REQUIRED ACTION
For the material below, the expected output is exactly the lines between the line holding "Двери входные металлические" and the line holding "Concejo Deliberante de Bragado", inclusive, with pictures left out.

SOURCE MATERIAL
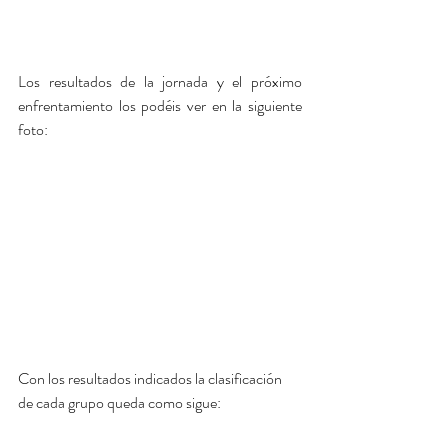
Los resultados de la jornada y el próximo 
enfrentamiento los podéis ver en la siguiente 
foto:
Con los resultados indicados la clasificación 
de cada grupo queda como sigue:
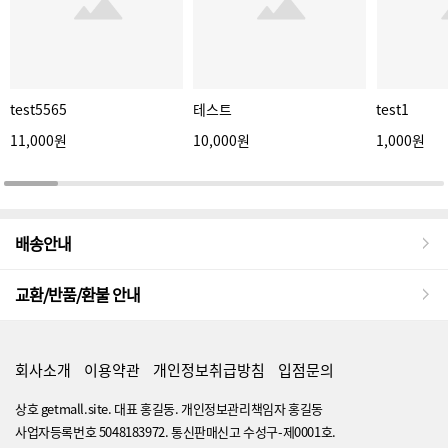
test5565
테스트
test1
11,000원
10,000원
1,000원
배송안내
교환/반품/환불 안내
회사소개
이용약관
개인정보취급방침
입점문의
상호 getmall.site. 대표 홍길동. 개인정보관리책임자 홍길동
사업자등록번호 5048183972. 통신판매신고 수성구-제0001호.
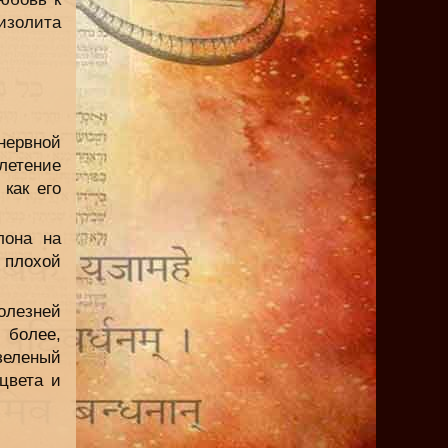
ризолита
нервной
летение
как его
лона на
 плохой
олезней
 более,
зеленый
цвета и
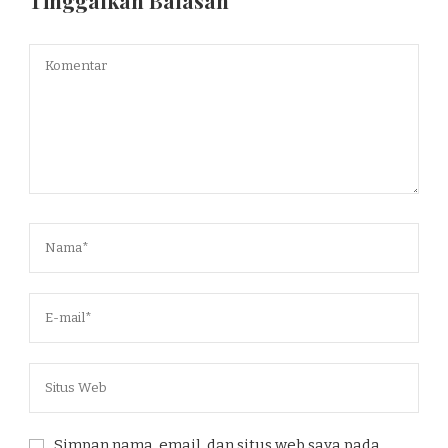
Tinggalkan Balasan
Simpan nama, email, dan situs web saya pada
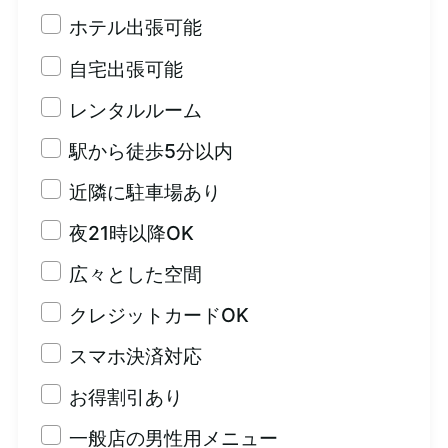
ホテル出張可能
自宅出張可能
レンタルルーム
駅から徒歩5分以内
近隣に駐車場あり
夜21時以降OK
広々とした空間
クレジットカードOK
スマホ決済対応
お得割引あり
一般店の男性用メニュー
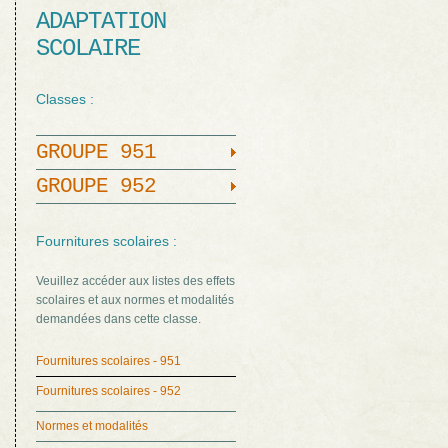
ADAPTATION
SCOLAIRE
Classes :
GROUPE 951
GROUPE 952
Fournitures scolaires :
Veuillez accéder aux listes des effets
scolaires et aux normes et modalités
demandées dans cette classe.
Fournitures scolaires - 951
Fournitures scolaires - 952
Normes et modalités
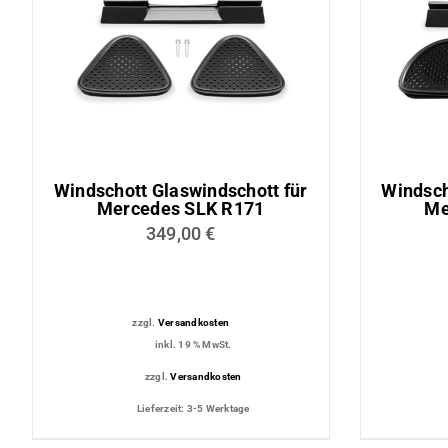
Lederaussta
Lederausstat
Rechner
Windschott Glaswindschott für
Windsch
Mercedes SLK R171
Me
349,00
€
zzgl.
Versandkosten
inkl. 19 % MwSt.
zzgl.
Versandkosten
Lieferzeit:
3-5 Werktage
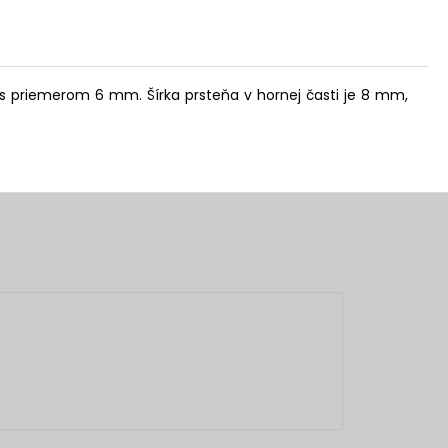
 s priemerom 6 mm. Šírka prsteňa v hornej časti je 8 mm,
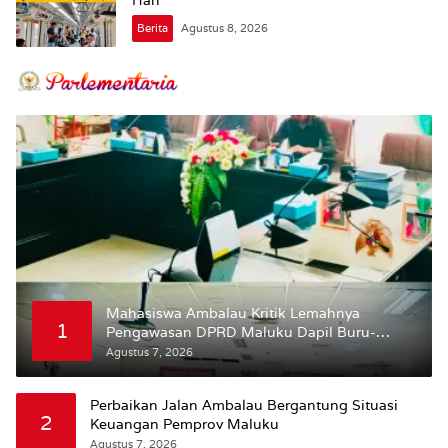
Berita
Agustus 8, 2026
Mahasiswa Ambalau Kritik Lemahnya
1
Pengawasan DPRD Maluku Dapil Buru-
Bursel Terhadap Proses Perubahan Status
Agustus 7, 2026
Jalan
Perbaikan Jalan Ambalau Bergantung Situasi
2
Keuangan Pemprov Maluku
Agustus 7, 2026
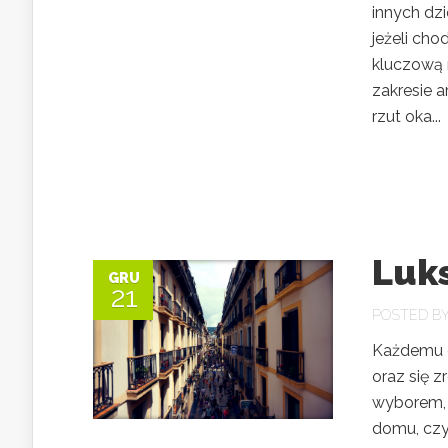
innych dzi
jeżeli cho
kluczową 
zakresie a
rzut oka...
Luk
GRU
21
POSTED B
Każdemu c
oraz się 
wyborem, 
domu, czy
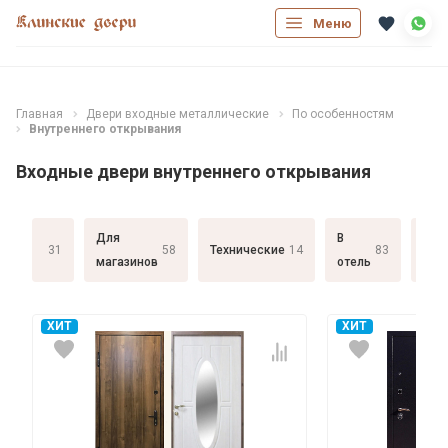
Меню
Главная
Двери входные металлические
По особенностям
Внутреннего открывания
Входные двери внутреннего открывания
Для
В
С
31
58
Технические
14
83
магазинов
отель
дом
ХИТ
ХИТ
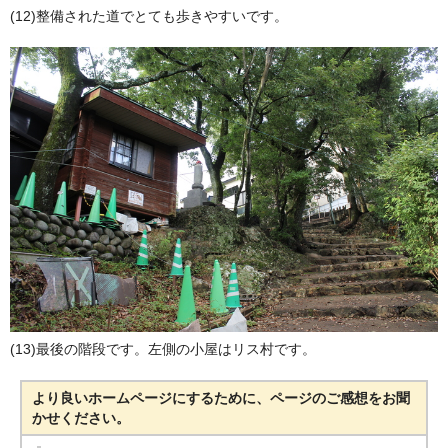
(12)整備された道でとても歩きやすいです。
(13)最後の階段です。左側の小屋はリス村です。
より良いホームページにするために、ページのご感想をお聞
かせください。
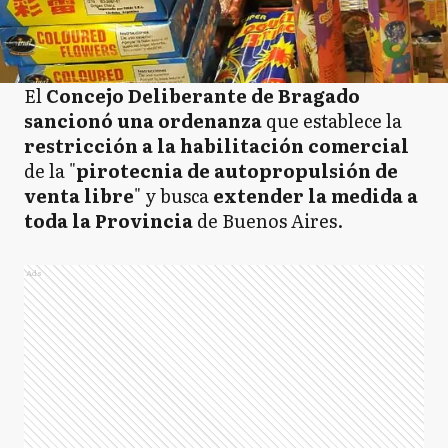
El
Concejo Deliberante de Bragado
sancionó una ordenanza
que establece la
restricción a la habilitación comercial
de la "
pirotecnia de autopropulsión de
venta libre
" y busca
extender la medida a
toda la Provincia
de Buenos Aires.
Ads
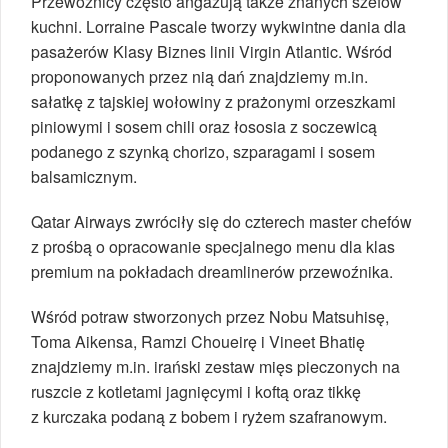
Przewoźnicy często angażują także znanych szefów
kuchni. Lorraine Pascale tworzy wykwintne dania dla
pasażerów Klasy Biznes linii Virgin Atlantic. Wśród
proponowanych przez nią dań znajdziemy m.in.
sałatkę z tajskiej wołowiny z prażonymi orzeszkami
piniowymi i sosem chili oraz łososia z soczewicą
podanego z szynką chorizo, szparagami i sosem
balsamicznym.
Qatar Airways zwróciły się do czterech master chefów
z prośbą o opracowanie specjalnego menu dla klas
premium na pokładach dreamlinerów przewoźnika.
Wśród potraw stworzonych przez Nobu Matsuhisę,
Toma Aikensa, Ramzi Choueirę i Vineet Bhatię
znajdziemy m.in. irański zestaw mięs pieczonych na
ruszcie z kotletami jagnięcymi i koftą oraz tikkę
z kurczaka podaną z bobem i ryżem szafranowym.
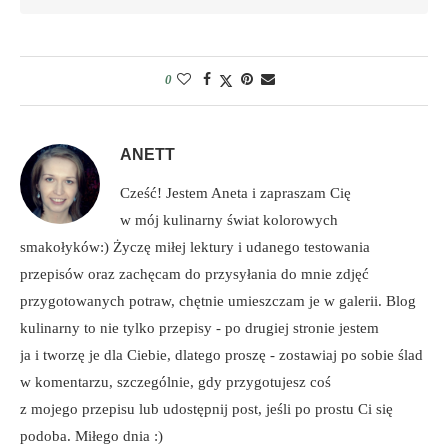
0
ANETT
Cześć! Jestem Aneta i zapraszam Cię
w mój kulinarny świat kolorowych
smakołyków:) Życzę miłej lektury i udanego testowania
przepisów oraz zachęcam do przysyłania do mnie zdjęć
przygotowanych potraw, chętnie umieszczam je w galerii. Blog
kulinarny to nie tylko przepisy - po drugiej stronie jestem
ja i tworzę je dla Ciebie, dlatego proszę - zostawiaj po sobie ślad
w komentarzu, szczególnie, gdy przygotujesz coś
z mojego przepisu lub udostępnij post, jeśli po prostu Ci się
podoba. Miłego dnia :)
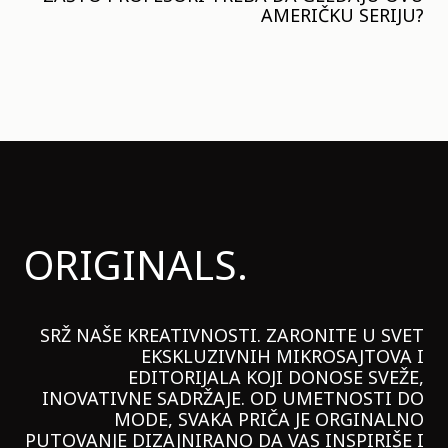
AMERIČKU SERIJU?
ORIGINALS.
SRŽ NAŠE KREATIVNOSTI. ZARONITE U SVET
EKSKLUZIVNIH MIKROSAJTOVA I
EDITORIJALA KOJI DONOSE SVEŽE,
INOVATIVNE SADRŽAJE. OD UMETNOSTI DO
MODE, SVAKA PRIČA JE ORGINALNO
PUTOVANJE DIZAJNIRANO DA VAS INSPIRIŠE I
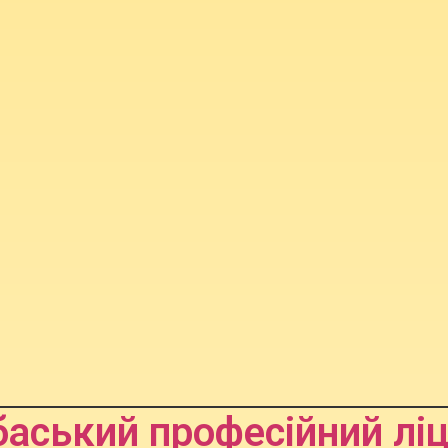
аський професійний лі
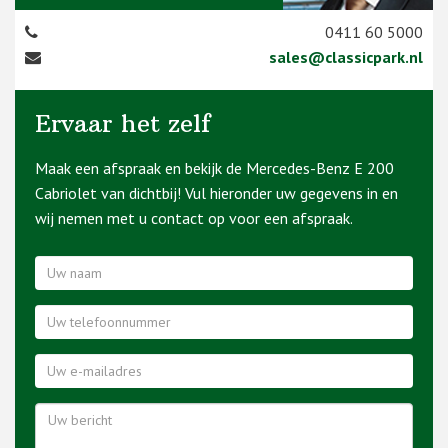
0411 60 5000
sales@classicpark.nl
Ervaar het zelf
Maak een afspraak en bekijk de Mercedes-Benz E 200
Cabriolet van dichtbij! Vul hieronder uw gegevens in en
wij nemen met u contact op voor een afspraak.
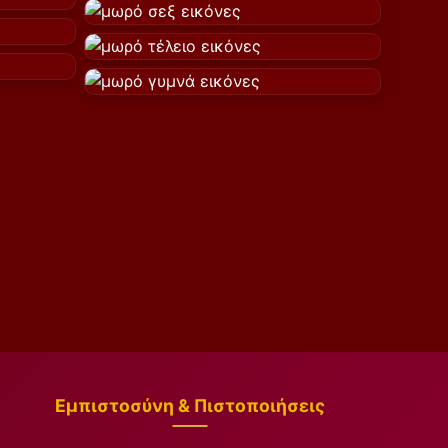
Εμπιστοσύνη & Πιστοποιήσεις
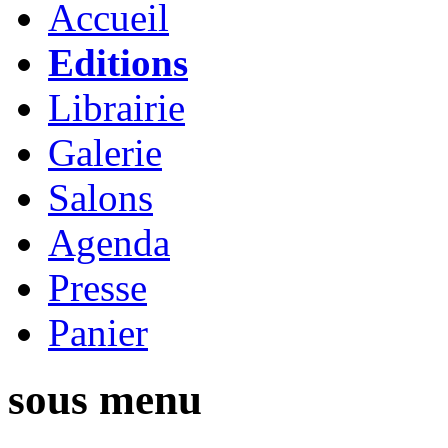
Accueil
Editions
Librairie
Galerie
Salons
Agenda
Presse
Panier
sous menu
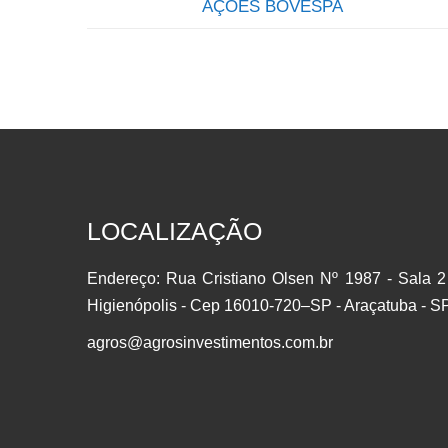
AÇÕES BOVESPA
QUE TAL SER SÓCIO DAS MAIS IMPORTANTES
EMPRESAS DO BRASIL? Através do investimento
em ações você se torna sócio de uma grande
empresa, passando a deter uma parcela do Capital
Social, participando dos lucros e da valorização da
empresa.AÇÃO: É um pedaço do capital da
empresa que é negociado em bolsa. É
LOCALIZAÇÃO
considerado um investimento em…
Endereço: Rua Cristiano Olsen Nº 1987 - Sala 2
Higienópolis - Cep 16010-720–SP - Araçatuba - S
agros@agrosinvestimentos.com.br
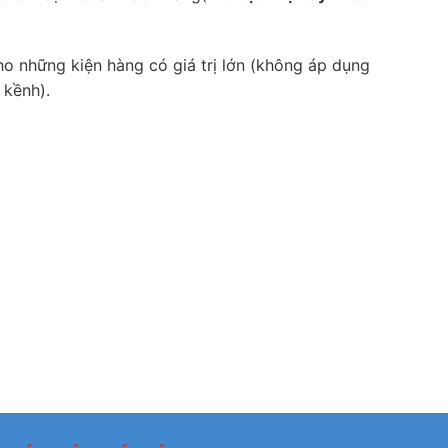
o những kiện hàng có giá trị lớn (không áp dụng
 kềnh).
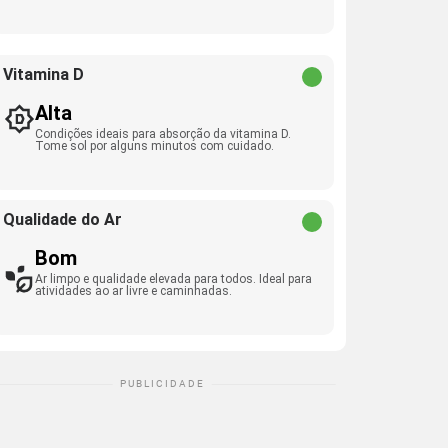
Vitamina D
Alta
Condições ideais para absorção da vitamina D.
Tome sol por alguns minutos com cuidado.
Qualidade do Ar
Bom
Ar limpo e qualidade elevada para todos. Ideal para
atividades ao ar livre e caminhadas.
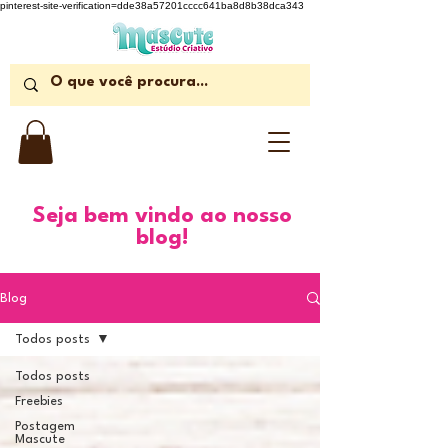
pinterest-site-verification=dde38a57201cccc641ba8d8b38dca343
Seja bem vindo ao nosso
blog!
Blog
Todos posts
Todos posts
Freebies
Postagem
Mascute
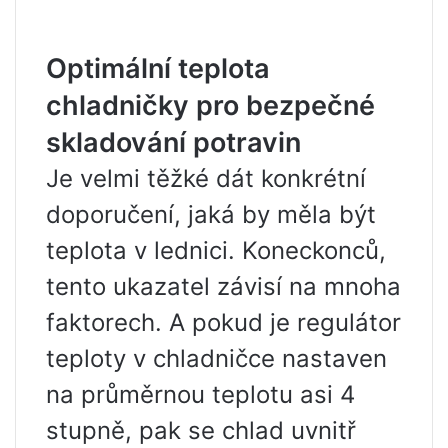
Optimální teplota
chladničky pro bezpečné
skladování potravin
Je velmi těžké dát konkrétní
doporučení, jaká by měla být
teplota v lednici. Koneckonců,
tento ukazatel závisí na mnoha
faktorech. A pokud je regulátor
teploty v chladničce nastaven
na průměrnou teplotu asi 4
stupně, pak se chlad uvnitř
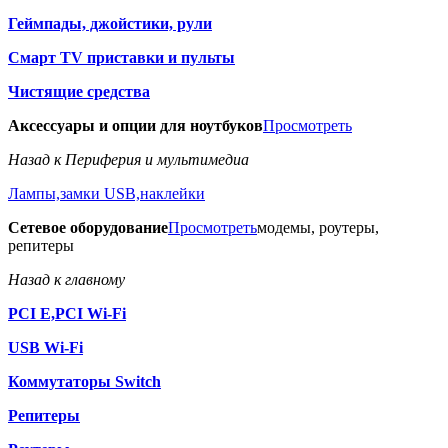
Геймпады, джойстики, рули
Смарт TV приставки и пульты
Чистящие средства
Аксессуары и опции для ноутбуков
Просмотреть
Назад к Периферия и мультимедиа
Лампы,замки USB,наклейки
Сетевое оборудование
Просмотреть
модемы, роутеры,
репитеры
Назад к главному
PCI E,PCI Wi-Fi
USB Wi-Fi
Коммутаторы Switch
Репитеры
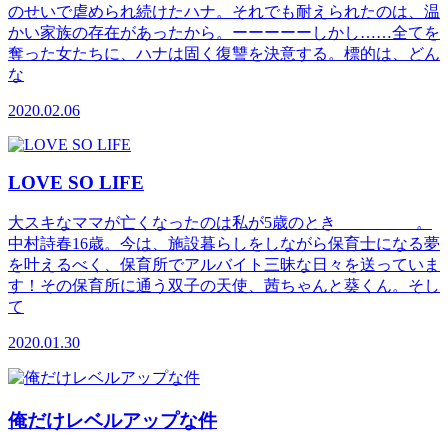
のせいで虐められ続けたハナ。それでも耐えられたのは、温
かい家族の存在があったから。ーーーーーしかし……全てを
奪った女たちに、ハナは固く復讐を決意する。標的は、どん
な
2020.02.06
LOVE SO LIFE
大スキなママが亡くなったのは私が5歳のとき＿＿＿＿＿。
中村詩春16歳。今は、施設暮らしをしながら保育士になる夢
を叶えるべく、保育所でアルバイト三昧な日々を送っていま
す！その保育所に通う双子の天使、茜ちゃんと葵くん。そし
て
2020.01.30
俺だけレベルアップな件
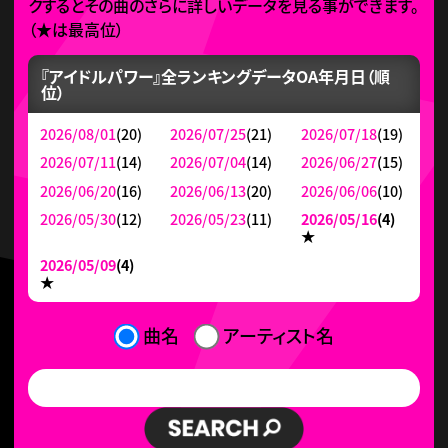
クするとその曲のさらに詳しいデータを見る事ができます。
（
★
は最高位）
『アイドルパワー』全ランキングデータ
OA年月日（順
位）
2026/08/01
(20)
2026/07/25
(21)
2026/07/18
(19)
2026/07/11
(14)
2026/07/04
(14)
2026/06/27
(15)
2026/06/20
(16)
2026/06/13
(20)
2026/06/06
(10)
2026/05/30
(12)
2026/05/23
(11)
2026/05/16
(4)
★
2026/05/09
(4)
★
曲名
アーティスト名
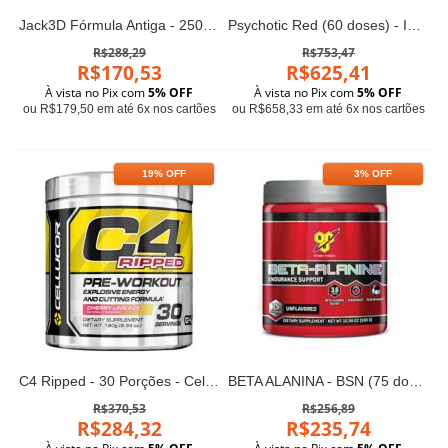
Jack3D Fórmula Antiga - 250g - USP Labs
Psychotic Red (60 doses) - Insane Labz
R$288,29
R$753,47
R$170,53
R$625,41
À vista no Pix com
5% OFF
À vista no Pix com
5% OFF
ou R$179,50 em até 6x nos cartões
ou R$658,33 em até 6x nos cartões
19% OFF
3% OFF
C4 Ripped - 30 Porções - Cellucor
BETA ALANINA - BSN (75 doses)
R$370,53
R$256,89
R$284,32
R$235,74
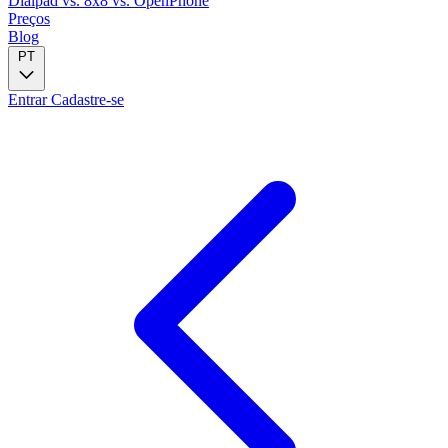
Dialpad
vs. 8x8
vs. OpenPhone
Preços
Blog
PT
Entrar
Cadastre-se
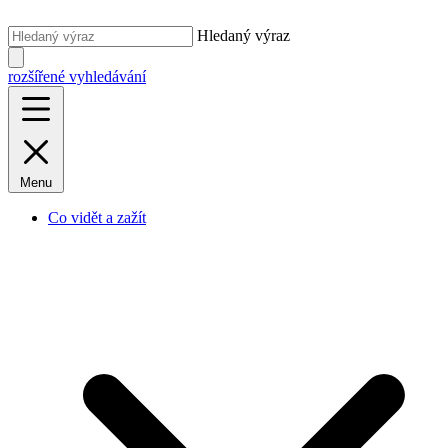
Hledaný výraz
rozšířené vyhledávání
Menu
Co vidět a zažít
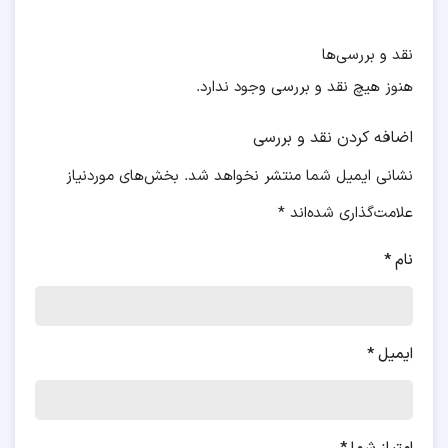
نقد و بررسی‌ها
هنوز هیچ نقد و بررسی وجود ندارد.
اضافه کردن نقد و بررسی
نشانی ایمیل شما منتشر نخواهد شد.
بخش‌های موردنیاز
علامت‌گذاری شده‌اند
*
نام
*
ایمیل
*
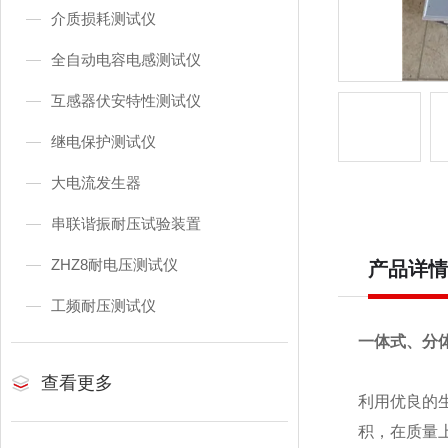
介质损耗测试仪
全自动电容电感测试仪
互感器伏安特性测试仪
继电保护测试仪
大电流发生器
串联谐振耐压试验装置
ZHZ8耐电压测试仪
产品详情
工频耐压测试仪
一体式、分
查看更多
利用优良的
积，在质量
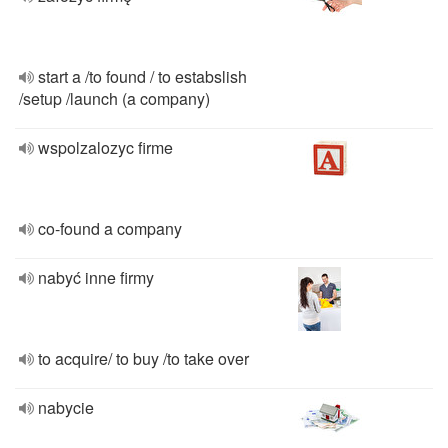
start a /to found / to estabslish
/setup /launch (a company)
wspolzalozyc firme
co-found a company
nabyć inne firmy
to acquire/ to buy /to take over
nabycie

RESPONSE BOX
Двери входные металлические
По особенностям
Внутреннего открывания
Входные двери внутреннего открывания
Для
В
С
31
58
Технические
14
83
магазинов
отель
дом
ХИТ
ХИТ
(12)整備された道でとても歩きやすいです。
(13)最後の階段です。左側の小屋はリス村です。
より良いホームページにするために、ページのご感想をお聞
かせください。
El
Concejo Deliberante de Bragado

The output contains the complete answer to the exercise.